De um lado, líderes islâmicos faziam discursos improvisados. De outro, a burguesia egípcia se reunia com suas roupas ocidentalizadas e de grife para protestar. "Não queremos Mubarak, mas não queremos um Estado islâmico", afirmou uma economista de 28 anos que não quis se identificar. Nos ombros dos pais, crianças também faziam parte de pequenos grupos de manifestantes, com gritos de guerra. Nem sempre acertavam o deveriam dizer. Em seus rostos, estavam pintadas mensagens como "Fora Mubarak".

Após dias de tensão, a manifestação de ontem acabou ocorrendo de forma pacífica. Os próprios organizadores se ocuparam de revistar aqueles que entravam nas ruas que levavam à praça, para garantir que nem armas nem bombas fossem transportadas para o local.

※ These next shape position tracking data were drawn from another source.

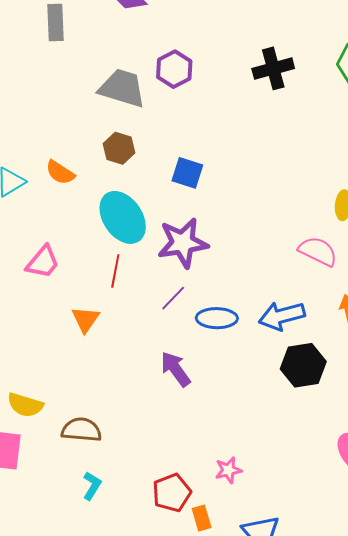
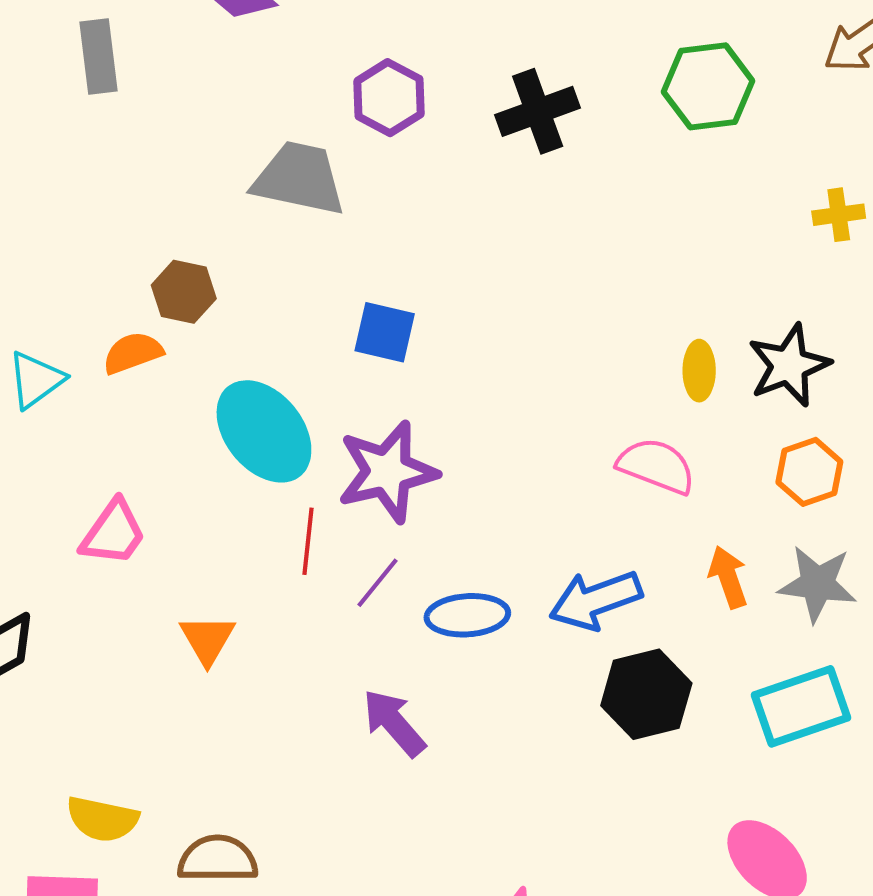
purple hexagon: (174, 69) -> (389, 98), moved
gray trapezoid: (122, 88) -> (299, 178), moved
brown hexagon: (119, 148) -> (184, 292), moved
orange semicircle: (60, 173) -> (133, 353), turned 132
red line: (115, 271) -> (308, 541), moved

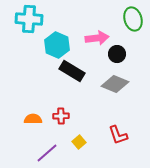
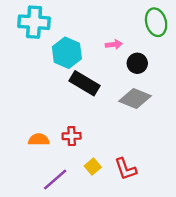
pink arrow: (97, 38) -> (114, 45), size x0.6
red L-shape: (118, 135) -> (126, 169), moved

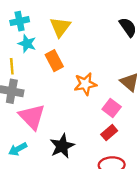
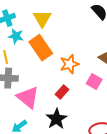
orange rectangle: (54, 61) -> (41, 48), size x1.4
red rectangle: (109, 133) -> (62, 92), moved

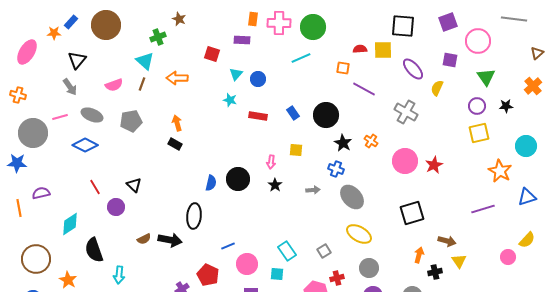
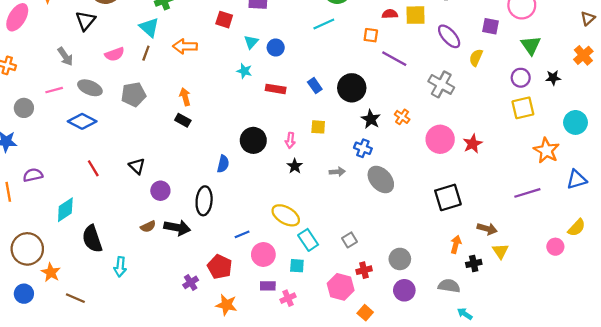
black triangle: (77, 60) -> (85, 21), moved
gray circle: (33, 133) -> (24, 108), size x0.6
black circle: (238, 179) -> (253, 140), moved
purple circle: (116, 207) -> (160, 191), moved
yellow ellipse: (359, 234) -> (286, 215), moved
orange star: (68, 280) -> (51, 272), moved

Parte das forças de oposição ainda chegou a pensar em marchar até o palácio presidencial, mas foi convencida a abandonar a ideia para não entrar em choque com a guarda leal a Mubarak. O governo fez o que pôde para deslegitimar a manifestação. Segundo a TV estatal, o movimento tratava-se de uma "iniciativa de agentes estrangeiros que tinha como objetivo desestabilizar o país". O egípcio que não tinha TV a cabo, apenas viu imagens distantes do local. A rede estatal também optou por mostrar um segundo protesto organizado em apoio a Mubarak. O evento não reuniu sequer mil pessoas, mas era mostrado com o mesmo destaque.

A TV ainda declarou que o protesto era perda de tempo e pedia que as pessoas voltassem a suas casas e trabalhos para acabar com a paralisação da economia do Egito. A TV estatal ainda pedia que a população não assistisse a emissoras estrangeiras.

Fontes nos partidos ainda informaram que, na segunda-feira e na terça-feira, entre 20 e 30 líderes da oposição foram sequestrados pelos agentes secretos do governo. Mas nem isso parou a manifestação. Ahmed Diab, assistente de professor, disse que viajou 200 quilômetros entre sua cidade e o Cairo para o protesto. "Este é um dia histórico", disse. "Hoje, o destino de 80 milhões ganhou uma nova dimensão."

MÍDIA ATACADA

Pelo telefone

O Google lançou uma campanha no Egito, onde o último provedor de internet saiu do ar anteontem, para que a população possa postar informações no Twitter pelo telefone. Três linhas foram divulgadas. A empresa informou que um de seus executivos está desaparecido no país.

Falta de ética

A apresentadora Soha el-Nakash anunciou ontem sua demissão do canal estatal Nile News. Ela disse que ficou estarrecida com a emissora que, no segundo dia dos protestos, transmitia notícias falsas de calma nas ruas.